There was one more talk at the Dictionary Learning session that I wasn't able to post about thanks to some really wonky internet at the conference. Right at the end it gave out and I lost all the notes that I made...guess I learned my lesson!
"Ultrasound Tomography with Learned Dictionaries" Ivana Tosic, Ivana Jovanovic, Pascal Frossard, Martin Vetterli, Neb Duric
It was on the reconstruction of sound speed through ultrasound tomography samples that used l1 regularization as an added constraint to offer better performance than a least squares approach.
I have some apologies to make:
Firstly, I missed the session on Video and Motion Analysis last night, which is unfortunate because there were two papers presented during that session of particular interest to us (though Sungkwang did attend, and I'm pressing him to make a write up :P ). The two papers were
"Motion Estimation from Compressed Linear Measurements" Vijayarghavan Thirumalai, Pascal Frossard
"Compressive Sensing and Differential Image Motion Estimation" Nathan Jacobs, Stephen Schuh, Robert Pless
Also, this morning I had intended to attend a talk in the Target Detection & Localization session by the folks over at Duke:
"Hyperspectral Target Detection from Incoherent Projections" Kalyani Krishnamurthy, Maxim Raginsky, Rebecca Willett
Unfortunately, I got caught up in the Dictionary Learning session and didn't make it in time for this talk, but Zach Harmany, one of their colleagues at Duke, told me it was a pretty good presentation, and I'm sorry I missed it.
Last night, Sungkwang and I were having pizza out at this great little Italian bar down the road and talking about CS and the nature of research. At a big event like this, its easy to see how "far" research has come. Yes, I did use quotations there. Maybe my brain is wired a bit differently, but I'm a big fan of quality over quantity, which is a topic that I think many researchers have been moaning about for many decades. The problem, of course, is how to quantify the effectiveness of research dollars spent, and ultimately quantity measure has been adopted because of its objectiveness. I'm not sure its something that can be easily changed, and solution is not exactly well defined.
Also, after looking at many posters the past couple of days and mulling over everything, I'm beginning to wonder about the nature of the transition in research from finding answers to challenging problems to having challenging and complex solutions and finding problems to put them on. There seems to be this major disconnect with what the "point" of all this is. Perhaps I'm talking much more like a PhD student and much less like a future professor, and thats okay, I suppose. But I have an investment in all this, too, its my literal bread and butter as well.
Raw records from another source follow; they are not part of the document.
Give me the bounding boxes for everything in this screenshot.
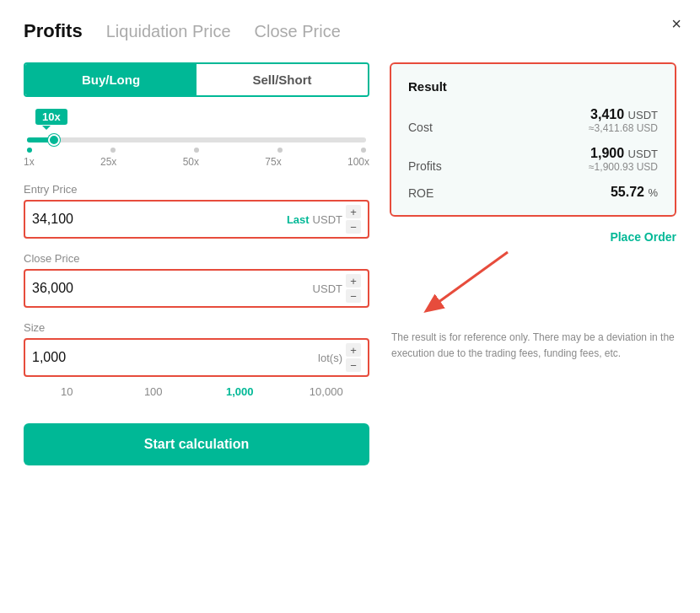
result-box: Result Cost 3,410 USDT ≈3,411.68 USD Pro… bbox=[390, 62, 676, 217]
cost-row: Cost 3,410 USDT ≈3,411.68 USD bbox=[408, 107, 658, 134]
close-price-unit: USDT bbox=[313, 282, 342, 295]
cost-value: 3,410 USDT ≈3,411.68 USD bbox=[589, 107, 658, 134]
close-price-group: Close Price USDT + − bbox=[24, 252, 369, 308]
entry-price-group: Entry Price Last USDT + − bbox=[24, 183, 369, 239]
entry-price-input[interactable] bbox=[32, 212, 287, 227]
main-layout: Buy/Long Sell/Short 10x bbox=[24, 62, 676, 465]
disclaimer: The result is for reference only. There … bbox=[390, 330, 676, 362]
size-unit: lot(s) bbox=[318, 352, 342, 364]
cost-sub: ≈3,411.68 USD bbox=[589, 122, 658, 134]
size-label: Size bbox=[24, 321, 369, 334]
close-price-input[interactable] bbox=[32, 281, 313, 296]
close-price-label: Close Price bbox=[24, 252, 369, 265]
profits-row: Profits 1,900 USDT ≈1,900.93 USD bbox=[408, 146, 658, 173]
result-title: Result bbox=[408, 79, 658, 94]
roe-value: 55.72 % bbox=[611, 185, 658, 200]
size-pick-100[interactable]: 100 bbox=[110, 382, 197, 401]
cost-label: Cost bbox=[408, 121, 433, 134]
size-input[interactable] bbox=[32, 350, 318, 365]
leverage-slider-track[interactable] bbox=[27, 137, 366, 142]
entry-price-unit: USDT bbox=[313, 213, 342, 226]
top-tabs: Profits Liquidation Price Close Price bbox=[24, 20, 676, 42]
profits-sub: ≈1,900.93 USD bbox=[589, 161, 658, 173]
entry-price-minus[interactable]: − bbox=[346, 220, 361, 234]
dot-1x bbox=[27, 148, 32, 153]
place-order-link[interactable]: Place Order bbox=[390, 230, 676, 244]
svg-line-1 bbox=[432, 252, 508, 307]
size-pick-1000[interactable]: 1,000 bbox=[197, 382, 283, 401]
profits-label: Profits bbox=[408, 159, 442, 173]
label-1x: 1x bbox=[24, 156, 35, 168]
size-quick-picks: 10 100 1,000 10,000 bbox=[24, 382, 369, 401]
entry-price-field[interactable]: Last USDT + − bbox=[24, 200, 369, 239]
left-panel: Buy/Long Sell/Short 10x bbox=[24, 62, 369, 465]
roe-label: ROE bbox=[408, 186, 433, 200]
label-100x: 100x bbox=[347, 156, 369, 168]
size-plus[interactable]: + bbox=[346, 343, 361, 357]
close-price-stepper: + − bbox=[346, 274, 361, 303]
roe-main: 55.72 bbox=[611, 185, 644, 199]
sell-short-button[interactable]: Sell/Short bbox=[197, 64, 368, 95]
dot-25x bbox=[110, 148, 116, 153]
profits-main: 1,900 bbox=[590, 146, 624, 160]
arrow-annotation bbox=[390, 244, 676, 320]
entry-price-stepper: + − bbox=[346, 205, 361, 234]
size-pick-10000[interactable]: 10,000 bbox=[283, 382, 370, 401]
start-calculation-button[interactable]: Start calculation bbox=[24, 423, 369, 465]
size-stepper: + − bbox=[346, 343, 361, 372]
dot-75x bbox=[277, 148, 283, 153]
label-25x: 25x bbox=[100, 156, 116, 168]
leverage-badge: 10x bbox=[24, 109, 369, 129]
modal: × Profits Liquidation Price Close Price … bbox=[0, 0, 700, 613]
roe-row: ROE 55.72 % bbox=[408, 185, 658, 200]
close-price-minus[interactable]: − bbox=[346, 289, 361, 303]
slider-thumb[interactable] bbox=[48, 134, 60, 146]
dot-100x bbox=[361, 148, 366, 153]
entry-price-last[interactable]: Last bbox=[287, 213, 310, 226]
slider-dots bbox=[27, 148, 366, 153]
buy-sell-toggle: Buy/Long Sell/Short bbox=[24, 62, 369, 97]
size-pick-10[interactable]: 10 bbox=[24, 382, 110, 401]
close-button[interactable]: × bbox=[671, 15, 681, 32]
leverage-area: 10x 1x 25x 50x 75x bbox=[24, 109, 369, 168]
entry-price-label: Entry Price bbox=[24, 183, 369, 196]
label-75x: 75x bbox=[265, 156, 281, 168]
slider-labels: 1x 25x 50x 75x 100x bbox=[24, 156, 369, 168]
buy-long-button[interactable]: Buy/Long bbox=[25, 64, 197, 95]
entry-price-plus[interactable]: + bbox=[346, 205, 361, 218]
size-minus[interactable]: − bbox=[346, 358, 361, 372]
dot-50x bbox=[194, 148, 199, 153]
red-arrow-svg bbox=[390, 244, 541, 320]
label-50x: 50x bbox=[183, 156, 199, 168]
tab-profits[interactable]: Profits bbox=[24, 20, 83, 42]
cost-main: 3,410 bbox=[590, 107, 624, 121]
close-price-field[interactable]: USDT + − bbox=[24, 269, 369, 308]
size-group: Size lot(s) + − 10 100 1,000 10,000 bbox=[24, 321, 369, 401]
tab-close-price[interactable]: Close Price bbox=[255, 22, 341, 41]
close-price-plus[interactable]: + bbox=[346, 274, 361, 288]
size-field[interactable]: lot(s) + − bbox=[24, 338, 369, 377]
tab-liquidation-price[interactable]: Liquidation Price bbox=[106, 22, 231, 41]
profits-value: 1,900 USDT ≈1,900.93 USD bbox=[589, 146, 658, 173]
right-panel: Result Cost 3,410 USDT ≈3,411.68 USD Pro… bbox=[390, 62, 676, 465]
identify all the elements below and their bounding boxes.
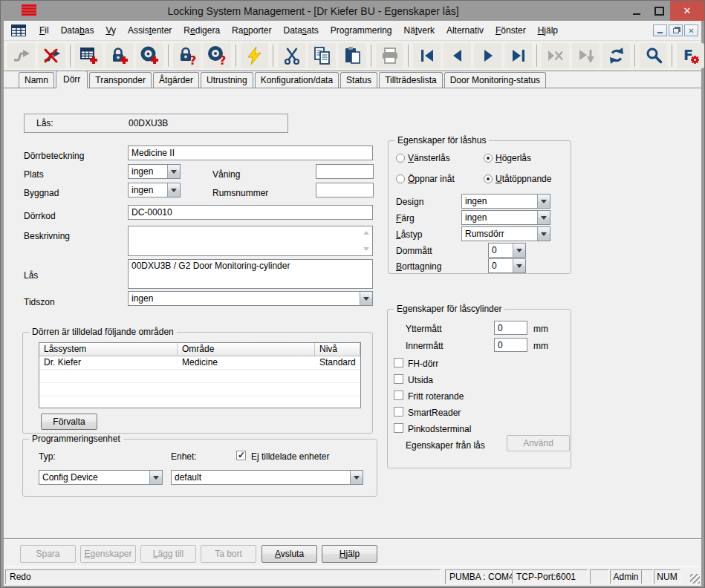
filter-settings-button[interactable]: F <box>677 43 704 68</box>
new-transponder-button[interactable] <box>136 43 163 68</box>
outside-checkbox[interactable] <box>394 374 403 384</box>
menu-assistenter[interactable]: Assistenter <box>122 22 178 39</box>
exit-button[interactable]: Avsluta <box>261 545 317 563</box>
design-select[interactable]: ingen <box>461 194 550 209</box>
menu-hjalp[interactable]: Hjälp <box>532 22 564 39</box>
table-row[interactable]: Dr. Kiefer Medicine Standard <box>39 356 360 370</box>
footer-button-bar: Spara Egenskaper Lägg till Ta bort Avslu… <box>4 538 701 566</box>
building-select[interactable]: ingen <box>128 183 181 197</box>
next-record-button[interactable] <box>474 43 501 68</box>
column-header-lassystem[interactable]: Låssystem <box>39 343 178 356</box>
menu-alternativ[interactable]: Alternativ <box>441 22 490 39</box>
column-header-niva[interactable]: Nivå <box>315 343 360 356</box>
toolbar-separator <box>70 45 71 67</box>
mdi-restore-button[interactable] <box>669 24 683 36</box>
pin-code-terminal-checkbox[interactable] <box>394 423 403 433</box>
menu-datasats[interactable]: Datasats <box>277 22 324 39</box>
menu-fonster[interactable]: Fönster <box>490 22 532 39</box>
free-rotating-checkbox[interactable] <box>394 391 403 400</box>
location-label: Plats <box>24 169 44 180</box>
dom-size-select[interactable]: 0 <box>488 243 526 258</box>
location-select[interactable]: ingen <box>128 164 181 179</box>
lock-label: Lås <box>24 270 38 281</box>
room-number-input[interactable] <box>316 183 374 197</box>
unassigned-devices-checkbox[interactable] <box>236 451 246 460</box>
close-button[interactable] <box>670 1 704 21</box>
programming-type-select[interactable]: Config Device <box>39 470 163 485</box>
dropdown-arrow-icon[interactable] <box>513 244 525 257</box>
description-textarea[interactable] <box>128 226 373 256</box>
menu-programmering[interactable]: Programmering <box>325 22 398 39</box>
scroll-down-icon[interactable] <box>363 247 369 251</box>
dropdown-arrow-icon[interactable] <box>149 471 162 484</box>
tab-utrustning[interactable]: Utrustning <box>201 72 253 88</box>
first-record-button[interactable] <box>413 43 441 68</box>
toolbar-separator <box>408 45 409 67</box>
tab-tilltradeslista[interactable]: Tillträdeslista <box>379 72 443 88</box>
help-footer-button[interactable]: Hjälp <box>322 545 377 563</box>
lock-textarea[interactable]: 00DXU3B / G2 Door Monitoring-cylinder <box>128 259 373 289</box>
previous-record-button[interactable] <box>444 43 471 68</box>
removal-select[interactable]: 0 <box>488 258 526 273</box>
color-label: Färg <box>396 213 415 223</box>
cut-button[interactable] <box>278 43 305 68</box>
read-transponder-button[interactable]: ? <box>204 43 231 68</box>
mdi-minimize-button[interactable] <box>653 24 667 36</box>
minimize-button[interactable] <box>626 3 648 19</box>
new-locking-system-button[interactable] <box>75 43 103 68</box>
dropdown-arrow-icon[interactable] <box>537 227 550 241</box>
search-button[interactable] <box>640 43 667 68</box>
tab-atgarder[interactable]: Åtgärder <box>153 72 199 88</box>
new-lock-button[interactable] <box>105 43 133 68</box>
paste-button[interactable] <box>339 43 366 68</box>
tab-dorr[interactable]: Dörr <box>56 71 88 88</box>
tab-namn[interactable]: Namn <box>19 72 54 88</box>
outer-size-input[interactable] <box>494 321 527 335</box>
time-zone-select[interactable]: ingen <box>128 291 373 306</box>
lock-type-select[interactable]: Rumsdörr <box>461 226 550 241</box>
menu-natverk[interactable]: Nätverk <box>398 22 441 39</box>
fh-door-checkbox[interactable] <box>394 358 403 368</box>
left-lock-radio[interactable] <box>396 154 405 163</box>
menu-redigera[interactable]: Redigera <box>178 22 226 39</box>
dropdown-arrow-icon[interactable] <box>537 211 550 224</box>
disconnect-button[interactable] <box>38 43 65 68</box>
opens-outward-radio[interactable] <box>484 174 493 183</box>
tab-door-monitoring-status[interactable]: Door Monitoring-status <box>444 72 546 88</box>
column-header-omrade[interactable]: Område <box>178 343 315 356</box>
menu-databas[interactable]: Databas <box>55 22 100 39</box>
tab-status[interactable]: Status <box>340 72 377 88</box>
menu-rapporter[interactable]: Rapporter <box>226 22 277 39</box>
dropdown-arrow-icon[interactable] <box>350 471 363 484</box>
floor-input[interactable] <box>316 164 374 179</box>
dropdown-arrow-icon[interactable] <box>537 195 550 208</box>
door-designation-input[interactable] <box>128 146 373 160</box>
program-button[interactable] <box>241 43 268 68</box>
maximize-button[interactable] <box>648 3 670 19</box>
dropdown-arrow-icon[interactable] <box>513 259 525 272</box>
opens-inward-radio[interactable] <box>396 174 405 183</box>
right-lock-radio[interactable] <box>484 154 493 163</box>
dropdown-arrow-icon[interactable] <box>360 292 372 305</box>
manage-button[interactable]: Förvalta <box>41 414 97 430</box>
programming-device-select[interactable]: default <box>171 470 363 485</box>
inner-size-input[interactable] <box>494 338 527 352</box>
color-select[interactable]: ingen <box>461 210 550 225</box>
scroll-up-icon[interactable] <box>363 231 369 235</box>
read-lock-button[interactable]: ? <box>173 43 201 68</box>
refresh-button[interactable] <box>602 43 630 68</box>
door-code-input[interactable] <box>128 205 373 220</box>
copy-button[interactable] <box>308 43 336 68</box>
menu-vy[interactable]: Vy <box>100 22 122 39</box>
tab-transponder[interactable]: Transponder <box>89 72 152 88</box>
mdi-close-button[interactable] <box>684 24 698 36</box>
outer-size-label: Yttermått <box>406 324 442 334</box>
last-record-button[interactable] <box>504 43 532 68</box>
smartreader-checkbox[interactable] <box>394 407 403 416</box>
dropdown-arrow-icon[interactable] <box>167 165 180 178</box>
dropdown-arrow-icon[interactable] <box>167 183 180 197</box>
areas-group: Dörren är tilldelad följande områden Lås… <box>22 332 373 434</box>
menu-fil[interactable]: Fil <box>33 22 55 39</box>
tab-konfiguration-data[interactable]: Konfiguration/data <box>255 72 339 88</box>
resize-grip[interactable] <box>690 574 700 584</box>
What I'm getting at is this: I can see myself getting very tired, very fast with some of the self-serving nature of research. In the end, it cannot be about the complexity of your contribution but its meaningfulness. Of course, many significant contributions to the community and humanity as a whole are inherently complex. The theory underlying wavelets can be thought of as "complex", but the final solution is, in fact, an elegant one. I suppose I would just like to see the pursuit of elegance in engineering research as it is in many scientific pursuits.
I want research to consist of wooded vales, tobacoo pipes, benches, good outside conversation and collaboration (without the nagging consistent fear of theft), conferences of under 200, and a constant focus on solving the present problems definitively. A pipe dream, I suppose. I'm probably about 70 or 80 years too late for that.
This kind of got me thinking about a conference for strictly CS related topics. I hadn't heard of one yet, maybe its already happened and I've missed the boat. Many things in the field are still in what I'd call a "high-entropy" state and haven't yet coalesced into some standard models of which problems we're solving and what context we are solving them in. It seems like every paper has a different results metric and its not clear what to take seriously and what not. I can't tell you how many times I've started reading a CS paper with a very intriguing abstract only to find it fairly light and completely impractical. There seems to be a lot of people walking around with their hammers giving a one-go at the CS "nail."
I'm still very much in favor of seeing more thought going into the hardware behind CS. Until there are some very robust sampling methodologies for a particular signal type, CS will remain on the sidelines of that field. The medical imaging community has done an excellent job making a case for CS, which I think is great. The imaging community, I think, needs a bit more work. Sure, the single pixel camera has been made, but thats far from "solving" the image and video signal sampling problem. There are so many other things to look at and validate, especially in the field of video. I'm actually really surprised that there hasn't been more hardware work to come out of Rice after the single pixel camera. I am becoming more and more convinced that we've got to be tying CS in with some kind of hardware framework. In other words, can we stop sampling in the wavelet domain, please? How does that make any physical sense? Where are these magical coefficient capturing cameras?
CS is now beginning to be more well understood analytically, which is great, and provides us with insight into future implementations and what CS is capable of, but our empirical & physical results need a lot of catching up. Perhaps over the next year we'll see more of this :)
Okay, thats all for now. I hope you can bear with my idealism from time to time!